(Collected data entries)
━━━
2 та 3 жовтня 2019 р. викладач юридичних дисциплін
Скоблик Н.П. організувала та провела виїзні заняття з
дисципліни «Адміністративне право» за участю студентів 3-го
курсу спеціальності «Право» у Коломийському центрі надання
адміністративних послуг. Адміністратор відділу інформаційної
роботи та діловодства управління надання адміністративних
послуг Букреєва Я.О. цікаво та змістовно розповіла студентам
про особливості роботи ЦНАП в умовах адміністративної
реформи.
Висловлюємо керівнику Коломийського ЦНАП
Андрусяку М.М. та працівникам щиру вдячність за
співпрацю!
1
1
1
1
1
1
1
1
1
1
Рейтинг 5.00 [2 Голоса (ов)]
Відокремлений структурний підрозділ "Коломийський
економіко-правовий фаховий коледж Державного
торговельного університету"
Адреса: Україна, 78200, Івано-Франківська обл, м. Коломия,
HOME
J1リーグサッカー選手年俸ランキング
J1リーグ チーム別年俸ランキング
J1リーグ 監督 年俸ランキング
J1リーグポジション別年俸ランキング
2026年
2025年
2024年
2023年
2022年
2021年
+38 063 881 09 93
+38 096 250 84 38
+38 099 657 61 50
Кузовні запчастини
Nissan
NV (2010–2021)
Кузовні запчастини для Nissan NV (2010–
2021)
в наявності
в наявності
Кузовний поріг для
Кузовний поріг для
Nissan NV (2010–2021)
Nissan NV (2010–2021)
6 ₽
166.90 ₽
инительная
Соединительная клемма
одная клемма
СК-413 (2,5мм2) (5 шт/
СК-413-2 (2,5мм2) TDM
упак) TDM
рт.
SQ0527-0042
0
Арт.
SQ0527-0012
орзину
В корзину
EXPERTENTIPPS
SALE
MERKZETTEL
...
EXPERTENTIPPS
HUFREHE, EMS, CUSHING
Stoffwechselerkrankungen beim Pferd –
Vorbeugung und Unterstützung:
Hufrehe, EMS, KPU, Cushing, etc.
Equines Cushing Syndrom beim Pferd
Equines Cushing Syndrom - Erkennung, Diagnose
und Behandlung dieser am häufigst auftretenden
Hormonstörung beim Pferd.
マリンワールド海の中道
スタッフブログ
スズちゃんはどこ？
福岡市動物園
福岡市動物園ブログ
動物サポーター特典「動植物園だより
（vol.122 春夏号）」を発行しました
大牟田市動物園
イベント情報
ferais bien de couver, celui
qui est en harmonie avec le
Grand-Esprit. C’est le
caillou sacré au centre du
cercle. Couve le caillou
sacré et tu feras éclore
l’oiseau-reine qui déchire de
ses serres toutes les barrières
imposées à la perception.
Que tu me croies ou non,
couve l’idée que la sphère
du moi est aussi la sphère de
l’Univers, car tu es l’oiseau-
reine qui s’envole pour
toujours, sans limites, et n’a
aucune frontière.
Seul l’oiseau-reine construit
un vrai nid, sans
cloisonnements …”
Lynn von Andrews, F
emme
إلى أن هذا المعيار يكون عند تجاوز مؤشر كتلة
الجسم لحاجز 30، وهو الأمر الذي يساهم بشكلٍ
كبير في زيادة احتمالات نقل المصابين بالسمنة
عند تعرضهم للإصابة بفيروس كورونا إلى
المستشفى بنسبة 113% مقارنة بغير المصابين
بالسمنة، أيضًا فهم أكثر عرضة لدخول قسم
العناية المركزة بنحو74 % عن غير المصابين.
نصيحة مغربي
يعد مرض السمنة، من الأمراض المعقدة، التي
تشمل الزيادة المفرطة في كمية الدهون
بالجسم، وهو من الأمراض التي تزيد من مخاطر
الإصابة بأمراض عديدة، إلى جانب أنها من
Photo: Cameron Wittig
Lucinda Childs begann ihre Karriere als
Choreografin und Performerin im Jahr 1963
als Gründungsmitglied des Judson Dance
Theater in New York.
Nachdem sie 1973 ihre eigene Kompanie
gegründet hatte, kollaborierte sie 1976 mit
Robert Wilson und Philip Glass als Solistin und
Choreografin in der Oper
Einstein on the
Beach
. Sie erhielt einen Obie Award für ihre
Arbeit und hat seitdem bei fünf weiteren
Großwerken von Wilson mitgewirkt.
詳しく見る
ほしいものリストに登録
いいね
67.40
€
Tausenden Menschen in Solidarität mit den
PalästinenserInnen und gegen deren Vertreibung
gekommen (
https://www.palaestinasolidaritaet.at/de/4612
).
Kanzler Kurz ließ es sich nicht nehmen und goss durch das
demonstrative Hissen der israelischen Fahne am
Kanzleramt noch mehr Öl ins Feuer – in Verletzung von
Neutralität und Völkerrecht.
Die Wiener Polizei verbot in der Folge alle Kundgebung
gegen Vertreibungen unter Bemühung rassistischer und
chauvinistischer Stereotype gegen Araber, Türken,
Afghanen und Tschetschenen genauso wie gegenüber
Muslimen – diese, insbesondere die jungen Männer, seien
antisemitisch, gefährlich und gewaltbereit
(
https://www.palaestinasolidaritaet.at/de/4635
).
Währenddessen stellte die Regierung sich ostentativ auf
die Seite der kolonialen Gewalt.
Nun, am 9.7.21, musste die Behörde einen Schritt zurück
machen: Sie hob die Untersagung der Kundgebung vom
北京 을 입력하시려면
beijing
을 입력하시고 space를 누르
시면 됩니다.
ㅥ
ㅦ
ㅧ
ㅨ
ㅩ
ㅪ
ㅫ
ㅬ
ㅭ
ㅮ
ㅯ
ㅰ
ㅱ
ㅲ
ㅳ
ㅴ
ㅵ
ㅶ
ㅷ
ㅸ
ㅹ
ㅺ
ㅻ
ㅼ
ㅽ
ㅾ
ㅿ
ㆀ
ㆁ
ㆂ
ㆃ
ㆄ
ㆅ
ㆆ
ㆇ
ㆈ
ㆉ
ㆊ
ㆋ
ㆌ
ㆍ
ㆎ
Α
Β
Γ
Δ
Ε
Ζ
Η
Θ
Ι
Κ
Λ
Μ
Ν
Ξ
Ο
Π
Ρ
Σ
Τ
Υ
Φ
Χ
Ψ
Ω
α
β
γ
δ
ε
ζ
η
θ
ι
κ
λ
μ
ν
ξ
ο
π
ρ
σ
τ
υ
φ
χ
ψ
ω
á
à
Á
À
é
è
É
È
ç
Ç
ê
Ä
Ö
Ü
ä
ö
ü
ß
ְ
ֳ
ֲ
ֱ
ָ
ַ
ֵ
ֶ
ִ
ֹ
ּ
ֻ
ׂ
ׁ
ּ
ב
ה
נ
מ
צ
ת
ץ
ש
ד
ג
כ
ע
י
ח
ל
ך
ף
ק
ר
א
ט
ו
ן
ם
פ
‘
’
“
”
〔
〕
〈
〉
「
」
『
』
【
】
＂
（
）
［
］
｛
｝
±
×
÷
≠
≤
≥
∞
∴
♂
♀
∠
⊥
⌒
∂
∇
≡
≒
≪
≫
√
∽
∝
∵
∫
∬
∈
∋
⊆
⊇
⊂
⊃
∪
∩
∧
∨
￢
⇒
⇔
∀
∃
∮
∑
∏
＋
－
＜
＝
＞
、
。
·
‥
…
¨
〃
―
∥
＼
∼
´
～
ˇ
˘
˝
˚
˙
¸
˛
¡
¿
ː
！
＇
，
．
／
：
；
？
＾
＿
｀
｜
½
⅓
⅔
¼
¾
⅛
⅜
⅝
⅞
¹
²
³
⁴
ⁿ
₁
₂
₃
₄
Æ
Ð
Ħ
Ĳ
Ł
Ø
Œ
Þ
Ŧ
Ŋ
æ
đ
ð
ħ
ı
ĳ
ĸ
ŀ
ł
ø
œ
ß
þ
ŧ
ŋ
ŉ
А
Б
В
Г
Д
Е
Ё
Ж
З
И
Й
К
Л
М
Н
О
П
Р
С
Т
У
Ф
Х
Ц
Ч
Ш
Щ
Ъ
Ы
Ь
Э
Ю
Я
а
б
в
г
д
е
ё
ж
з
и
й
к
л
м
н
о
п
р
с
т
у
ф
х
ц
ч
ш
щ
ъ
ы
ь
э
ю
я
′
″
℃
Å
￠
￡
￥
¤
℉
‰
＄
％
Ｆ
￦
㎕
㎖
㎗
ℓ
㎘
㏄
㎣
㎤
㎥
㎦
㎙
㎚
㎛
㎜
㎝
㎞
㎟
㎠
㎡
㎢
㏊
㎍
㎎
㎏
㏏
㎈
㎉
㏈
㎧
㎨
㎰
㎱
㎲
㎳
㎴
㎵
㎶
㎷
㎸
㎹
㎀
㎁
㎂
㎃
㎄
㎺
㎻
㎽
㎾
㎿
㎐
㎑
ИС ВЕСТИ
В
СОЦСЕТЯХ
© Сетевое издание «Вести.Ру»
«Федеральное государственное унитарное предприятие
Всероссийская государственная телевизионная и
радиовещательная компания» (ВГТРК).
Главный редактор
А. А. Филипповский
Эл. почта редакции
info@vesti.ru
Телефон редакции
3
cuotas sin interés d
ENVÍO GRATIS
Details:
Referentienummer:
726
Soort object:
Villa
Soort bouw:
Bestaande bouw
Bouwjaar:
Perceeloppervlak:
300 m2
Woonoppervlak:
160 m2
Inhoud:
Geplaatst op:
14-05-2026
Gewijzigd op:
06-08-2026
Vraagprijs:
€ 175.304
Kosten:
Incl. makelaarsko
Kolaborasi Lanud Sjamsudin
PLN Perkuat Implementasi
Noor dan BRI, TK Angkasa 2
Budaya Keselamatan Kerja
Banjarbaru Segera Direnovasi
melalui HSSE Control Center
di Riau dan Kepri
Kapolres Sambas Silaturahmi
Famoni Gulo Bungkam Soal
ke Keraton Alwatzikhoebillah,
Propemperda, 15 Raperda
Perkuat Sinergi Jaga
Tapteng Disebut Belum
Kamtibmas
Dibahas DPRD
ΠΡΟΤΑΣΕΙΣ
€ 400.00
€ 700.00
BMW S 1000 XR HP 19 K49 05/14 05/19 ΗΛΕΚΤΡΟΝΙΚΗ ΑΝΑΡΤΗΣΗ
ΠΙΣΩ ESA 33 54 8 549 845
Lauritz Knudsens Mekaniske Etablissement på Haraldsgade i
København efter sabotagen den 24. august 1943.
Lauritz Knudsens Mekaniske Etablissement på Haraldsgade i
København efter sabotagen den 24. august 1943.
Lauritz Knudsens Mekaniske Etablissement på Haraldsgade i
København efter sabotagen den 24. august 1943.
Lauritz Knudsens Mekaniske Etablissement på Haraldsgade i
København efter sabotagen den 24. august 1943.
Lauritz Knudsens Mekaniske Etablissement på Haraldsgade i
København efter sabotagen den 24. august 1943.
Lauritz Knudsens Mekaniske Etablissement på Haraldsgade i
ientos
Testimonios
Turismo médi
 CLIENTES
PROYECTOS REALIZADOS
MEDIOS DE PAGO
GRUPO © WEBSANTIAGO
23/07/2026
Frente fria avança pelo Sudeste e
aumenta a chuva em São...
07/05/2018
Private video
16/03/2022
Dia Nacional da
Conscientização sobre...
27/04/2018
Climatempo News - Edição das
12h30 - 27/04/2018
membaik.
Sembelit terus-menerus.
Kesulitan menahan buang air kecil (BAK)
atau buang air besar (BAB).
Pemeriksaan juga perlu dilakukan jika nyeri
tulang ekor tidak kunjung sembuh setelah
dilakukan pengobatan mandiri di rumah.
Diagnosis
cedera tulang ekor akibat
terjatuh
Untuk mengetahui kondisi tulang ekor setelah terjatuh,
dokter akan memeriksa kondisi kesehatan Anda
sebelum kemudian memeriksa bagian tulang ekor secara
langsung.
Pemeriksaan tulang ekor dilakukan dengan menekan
━━━
Each line above that includes "Choreografin" should be shown.

* _Task response_
Choreografin und Performerin im Jahr 1963
Choreografin in der Oper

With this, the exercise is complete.